“When I feel my strength diminishing, I will undertake the translation of Moby-Dick, the one that I always wanted to do, 700 pages of a difficulty equal to the beast […] In this way […]I am sure of dying at work, and this idea delights me.” We are not there yet, Josée Kamoun is alive and well, who offers us an exciting Dictionary lovers of translation (Plon).
Great translator, equal to a Brice Matthieussent, an Olivier Mannoni or even a Annie Morvan, to name but a few, Josée Kamoun, 74 years old, associate professor of English and doctor of letters, has become the transmitter of around fifty works including those of John Irving, Richard Ford, Jonathan Coe, Aldous Huxley, Orwell, Kerouac or even Philip Roth – to whom she devotes here juicy pages, recounting their first meeting, in New York, around the translation of American pastoral, and their numerous collaborations up to the suspicions of “infidelity” (fueled by the author’s entourage), which pushed her to throw in the towel.
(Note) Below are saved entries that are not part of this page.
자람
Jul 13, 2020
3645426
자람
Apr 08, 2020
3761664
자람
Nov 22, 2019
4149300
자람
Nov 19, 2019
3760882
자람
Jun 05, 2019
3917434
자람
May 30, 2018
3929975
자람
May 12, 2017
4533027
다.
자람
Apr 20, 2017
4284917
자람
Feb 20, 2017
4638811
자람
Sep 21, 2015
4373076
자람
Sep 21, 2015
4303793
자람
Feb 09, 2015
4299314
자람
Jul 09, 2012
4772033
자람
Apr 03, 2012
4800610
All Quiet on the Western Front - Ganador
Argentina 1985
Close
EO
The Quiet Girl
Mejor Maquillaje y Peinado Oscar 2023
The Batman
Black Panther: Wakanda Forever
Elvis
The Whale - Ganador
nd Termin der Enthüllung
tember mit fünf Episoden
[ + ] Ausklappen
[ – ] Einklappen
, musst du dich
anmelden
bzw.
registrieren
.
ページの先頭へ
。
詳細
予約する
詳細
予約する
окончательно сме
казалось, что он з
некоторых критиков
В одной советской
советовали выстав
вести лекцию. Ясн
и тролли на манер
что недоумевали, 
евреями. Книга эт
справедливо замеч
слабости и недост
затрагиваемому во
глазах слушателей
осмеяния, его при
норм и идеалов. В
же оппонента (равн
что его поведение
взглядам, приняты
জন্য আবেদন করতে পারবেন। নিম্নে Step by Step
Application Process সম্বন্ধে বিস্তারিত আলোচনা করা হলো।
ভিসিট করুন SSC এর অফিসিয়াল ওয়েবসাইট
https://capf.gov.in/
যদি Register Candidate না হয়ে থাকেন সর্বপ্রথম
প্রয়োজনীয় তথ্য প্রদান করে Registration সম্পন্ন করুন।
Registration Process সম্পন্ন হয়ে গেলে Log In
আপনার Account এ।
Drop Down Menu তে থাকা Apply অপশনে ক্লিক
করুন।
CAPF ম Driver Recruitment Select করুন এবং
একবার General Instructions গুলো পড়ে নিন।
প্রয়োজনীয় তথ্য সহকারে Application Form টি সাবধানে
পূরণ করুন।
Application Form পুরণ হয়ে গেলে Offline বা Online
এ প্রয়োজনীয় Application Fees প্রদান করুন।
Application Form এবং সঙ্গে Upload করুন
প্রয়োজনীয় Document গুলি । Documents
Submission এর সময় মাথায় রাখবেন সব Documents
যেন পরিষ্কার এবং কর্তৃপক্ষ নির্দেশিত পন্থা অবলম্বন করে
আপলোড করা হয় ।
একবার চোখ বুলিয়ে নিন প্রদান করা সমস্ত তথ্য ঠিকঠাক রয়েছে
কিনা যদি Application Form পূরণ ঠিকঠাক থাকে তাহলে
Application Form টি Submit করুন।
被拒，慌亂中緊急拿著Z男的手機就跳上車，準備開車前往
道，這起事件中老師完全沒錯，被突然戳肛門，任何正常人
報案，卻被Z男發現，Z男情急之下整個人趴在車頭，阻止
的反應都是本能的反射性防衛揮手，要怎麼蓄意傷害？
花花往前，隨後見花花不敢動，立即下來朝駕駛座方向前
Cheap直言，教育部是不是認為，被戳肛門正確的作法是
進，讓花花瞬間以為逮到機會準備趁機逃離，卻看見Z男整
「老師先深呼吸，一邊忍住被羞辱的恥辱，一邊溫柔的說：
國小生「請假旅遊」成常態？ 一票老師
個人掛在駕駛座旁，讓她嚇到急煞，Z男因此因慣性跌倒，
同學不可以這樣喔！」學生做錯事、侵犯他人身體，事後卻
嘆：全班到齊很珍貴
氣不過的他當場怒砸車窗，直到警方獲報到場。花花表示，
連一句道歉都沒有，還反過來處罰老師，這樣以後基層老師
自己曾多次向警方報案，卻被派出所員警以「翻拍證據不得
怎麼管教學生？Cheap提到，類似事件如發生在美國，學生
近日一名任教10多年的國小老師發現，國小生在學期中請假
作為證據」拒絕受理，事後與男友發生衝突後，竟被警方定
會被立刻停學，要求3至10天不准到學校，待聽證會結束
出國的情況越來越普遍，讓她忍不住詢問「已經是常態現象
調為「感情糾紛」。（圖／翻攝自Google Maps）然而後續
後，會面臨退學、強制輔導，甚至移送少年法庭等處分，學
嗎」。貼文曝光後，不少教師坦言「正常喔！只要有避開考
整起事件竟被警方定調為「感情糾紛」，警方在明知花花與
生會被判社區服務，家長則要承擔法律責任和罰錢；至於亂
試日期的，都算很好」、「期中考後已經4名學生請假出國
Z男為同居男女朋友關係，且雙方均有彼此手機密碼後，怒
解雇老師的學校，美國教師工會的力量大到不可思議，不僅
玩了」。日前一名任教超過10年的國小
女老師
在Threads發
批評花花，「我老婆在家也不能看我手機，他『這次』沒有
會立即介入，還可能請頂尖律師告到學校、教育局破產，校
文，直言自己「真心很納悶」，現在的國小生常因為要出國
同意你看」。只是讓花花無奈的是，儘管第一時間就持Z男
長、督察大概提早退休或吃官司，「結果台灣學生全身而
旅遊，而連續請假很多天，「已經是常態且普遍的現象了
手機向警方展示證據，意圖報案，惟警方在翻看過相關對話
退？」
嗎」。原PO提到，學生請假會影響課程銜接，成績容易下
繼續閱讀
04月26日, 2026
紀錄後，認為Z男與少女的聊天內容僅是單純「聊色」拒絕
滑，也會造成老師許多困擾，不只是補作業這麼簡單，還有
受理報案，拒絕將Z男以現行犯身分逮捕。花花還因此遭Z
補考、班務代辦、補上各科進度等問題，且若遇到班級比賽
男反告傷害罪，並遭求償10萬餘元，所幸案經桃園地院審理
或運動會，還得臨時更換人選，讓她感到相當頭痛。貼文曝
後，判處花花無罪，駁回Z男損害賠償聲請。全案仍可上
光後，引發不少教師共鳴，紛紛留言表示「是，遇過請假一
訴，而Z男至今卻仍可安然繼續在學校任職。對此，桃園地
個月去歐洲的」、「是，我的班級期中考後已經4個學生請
Philip Roth, who did not speak a word of French, notably questioned his translation of “Everybody knows” with “It is common knowledge”.
Full of anecdotes but also more scholarly remarks, its voluminous Dictionary deals with all the pitfalls and various difficulties encountered throughout the life of a language archaeologist. How to translate popular speech or patois, such as that of Lady Chatterley’s Lover, by DH Lawrence or by While I’m dying, by William Faulkner? Swear words (we learn on this occasion that French offers the most extensive slang in the world)? Onomatopoeia, which is not universal? And the titles? THE you English ? Proper nouns, as curious as it seems (the question arose in particular for the understanding of a play on words about the waitress Shirley Knott (surely not) in L’Expo 58 by Jonathan Coe)? Poetry ? Sacred texts? And how to retranslate (The best of worlds Or 1984) ?
“The Author’s Shadow”
The entries follow one another, the issues unfold, with many examples (and past controversies) to support. We will also note the entry devoted to the difficulty of translating The Stranger by Camus (one of the most translated works in the world) to achieve the analysis of the original, as well as the four successive Anglo-Saxon versions.
Josée Kamoun avoids nothing, neither appropriation trials nor the use of artificial intelligence, the more than doubtful time saving, according to her. “Translating is putting two languages, two ‘environments’, two cultures into tension,” notes the translator, who defines herself as “an author without being an author, a shadow of the author, a guide dog of the reader.” Visually impaired or not, we thank all guide dogs.